How I get 1000$ bounty for Discovering Account Takeover in Android Application
In this blog post, I will share my experience of discovering a critical account takeover vulnerability in an Android application which has 100Mn+ downloads on Play Store. Through a combination of reverse engineering, runtime analysis, and the use of powerful tools like Frida, Objection, Burp Suite, and Brida, I successfully identified the vulnerability and responsibly disclosed it to the application’s developers, earning a $1000 bug bounty.
While attempting to log into the application using a temporary phone number, I encountered an issue where the OTP was not being sent to the provided number. So I decided to take a look into it to better understand the application’s inner workings.
First I fired up Burp and start capturing requests. After a while I came across an encrypted message in a particularly interesting network request. Decrypting the message revealed login session details but did not provide the necessary OTP for login.
I send it to Burp Decoder tab and decrypt it , what was I saw is this request contains some login session but not giving me any OTP for login. I tried response manipulation but it also didn’t work. I spend some more time with Burp but end up finding nothing interesting.
At this point I decided to to reverse engineer the application and analyze its source code. I used jadx tool to convert APK files into readable Java code. However, the converted code turned out to be quite lengthy and difficult to navigate. Additionally the code was obfuscated as expected.
So I decided to do runtime analysis and best tool for it is Frida. By attaching application to Frida, I was able to gain deeper visibility into its runtime behavior. With the help of Frida and Objection, I quickly identified the activity responsible for the login functionality within the Android application. This provided me with a starting point to explore further.
I use below command to start objection and search for current activity:
# objection -g com.appname.test explore
# android hooking get current activity
Activity: com.testapp.activity.setup.phoneLogin.PhoneLoginActivityOnce I got the current activity then I decided to listed down all the class methods that were loaded during the identified login activity. This step allowed me to narrow down my focus and concentrate on methods relevant to OTP generation and verification.

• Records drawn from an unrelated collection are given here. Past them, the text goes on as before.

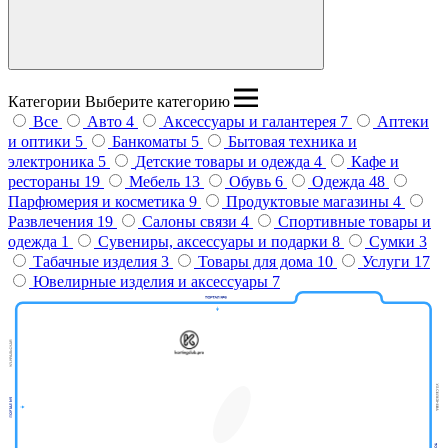
Введите название бренда
Категории
Выберите категорию
Все
Авто
4
Аксессуары и галантерея
7
Аптеки
и оптики
5
Банкоматы
5
Бытовая техника и
электроника
5
Детские товары и одежда
4
Кафе и
рестораны
19
Мебель
13
Обувь
6
Одежда
48
Парфюмерия и косметика
9
Продуктовые магазины
4
Развлечения
19
Салоны связи
4
Спортивные товары и
одежда
1
Сувениры, аксессуары и подарки
8
Сумки
3
Табачные изделия
3
Товары для дома
10
Услуги
17
Ювелирные изделия и аксессуары
7
Дом
Попугаев
МегаSHOP
М.видео
Крокодиловая
Киселёк
ферма
Тир призовой
ПЛАZМАПОЛ
Унидом
Виртуальная
Кути Катай
Subway
Парк
Теремок
Миасар
реальность
Фаст
Вок
бабочек
Пицца
Анор-Анор
Burger
King
Мармеладный
Кеша
Орматек
Мама
Атланта
Батутный
Папа
Дисконт
мебель
центр
Класлиф
Пан
Польская
Балу
Casada
Картофан
Rieker
мода
Покестан
MIRAPHONE
МТС
Подружка
Билайн
ДЛФ
Айкрафт
Кавалер
Baggage
Корея Рядом
востока
ELIT
Суши
Шапка
Твоя
ОК Оптика
Дары
VIVA
OBUV
Golden
КУБ
Аршин
Чио
DaniLand
Grass
МегаФон
Yota
Life
маркет
Coffee Way
Respect
Постель
ROSTIC'S
Аптека
Gipfel
Модуль
Чио
Офисмаг
ЛЭТУАЛЬ
HELLO!
Мир часов
Stella
Эксперт
Пятая
Ювелирная
Веселая
Milavitsa
Modi
Leran
ААС
зрения
Книгомагия
Четыре Лапы
Атанян
мастерская
затея
G-shine
дисконт
точка
Zolla
CORSAR
Oodgi
Автоключ
Ателье
Пальто
Дело
Для тебя
Sunlight
Вэлл
Много
Лиарми
Декоратор
Атанян Премиум
Adamas
Масимар
Мебели
в топе
Фавори
Марс
Сити
Бункер
Incanto
ELIS
Ив Роше
Салко
Офис Стиль
Микс
Мебель
Универ
Дом Природы
Фор
Экономика
Нью
Мен
Анюта
E1
Реглан
обувь
Glance
Sokolov
Наше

android hooking list class_methods com.appname.test.testActivity
Boom!!! It gave me all the loaded class methods. I began intercepting and analyzing the methods associated with OTP handling. After spending couple of time I found some interesting methods which I think can be responsible for sending OTP or checking the inserted OTP is valid or not. But then hooking each method and checking what they do is also time consuming and I also need to write manual script for each method.

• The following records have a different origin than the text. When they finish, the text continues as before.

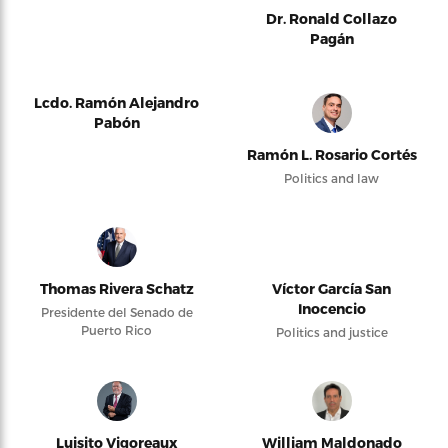
Dr. Ronald Collazo
Pagán
Lcdo. Ramón Alejandro
Pabón
Ramón L. Rosario Cortés
Politics and law
Thomas Rivera Schatz
Víctor García San
Inocencio
Presidente del Senado de
Puerto Rico
Politics and justice
Luisito Vigoreaux
William Maldonado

At this point I decided to use Brida. Brida is a Burp Suite Extension that, working as a bridge between Burp Suite and Frida. To enhance my analysis and backtrack the OTP generation process, I integrated Burp Suite with the Brida extension. This combination provided me with greater visibility into network traffic and allowed for more comprehensive testing.
I spawn application with Brida and this time decided to use Graphical Analysis option. Here I have option of load all the methods from specific class and I can inspect that method with backtarce also. So I inspect all the methods which I found interesting at same time and check if they return any value or not. And I am suprised to see that one of method is returing the OTP code itself.

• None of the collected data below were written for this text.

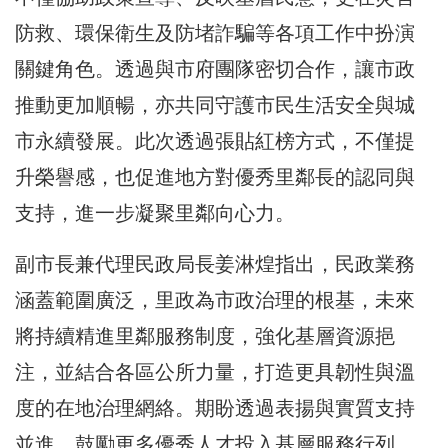
防救、環保衛生及防堵詐騙等各項工作中扮演
關鍵角色。透過與市府團隊密切合作，讓市政
推動更加順暢，亦共同守護市民生活安全與城
市永續發展。此次透過張貼紅榜方式，不僅提
升榮譽感，也促進地方對優秀里鄰長的認同與
支持，進一步凝聚里鄰向心力。
副市長兼代理民政局長姜淋煌指出，民政業務
涵蓋範圍廣泛，里政為市政治理的根基，未來
將持續精進里鄰服務制度，強化基層資源挹
注，並結合各區公所力量，打造更具韌性與溫
度的在地治理網絡。期盼透過表揚與實質支持
並進，鼓勵更多優秀人才投入基層服務行列，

Cool at this point inspecting some class methods I can easily get the OTP code. With the combined power of Frida, Objection, Burp Suite, and Brida I traced back the method responsible for OTP generation. But I realized that the OTP was being generated at the application level itself, without relying on the user’s phone number, this flaw posed a severe risk to user security and privacy, enabling account takeover without access to the phone number.
Understanding the importance of responsible disclosure, I reported this vulnerability & They acknowledged the issue, swiftly addressed it, and awarded me a $1000 bug bounty for my responsible disclosure and contribution to their application’s security !!!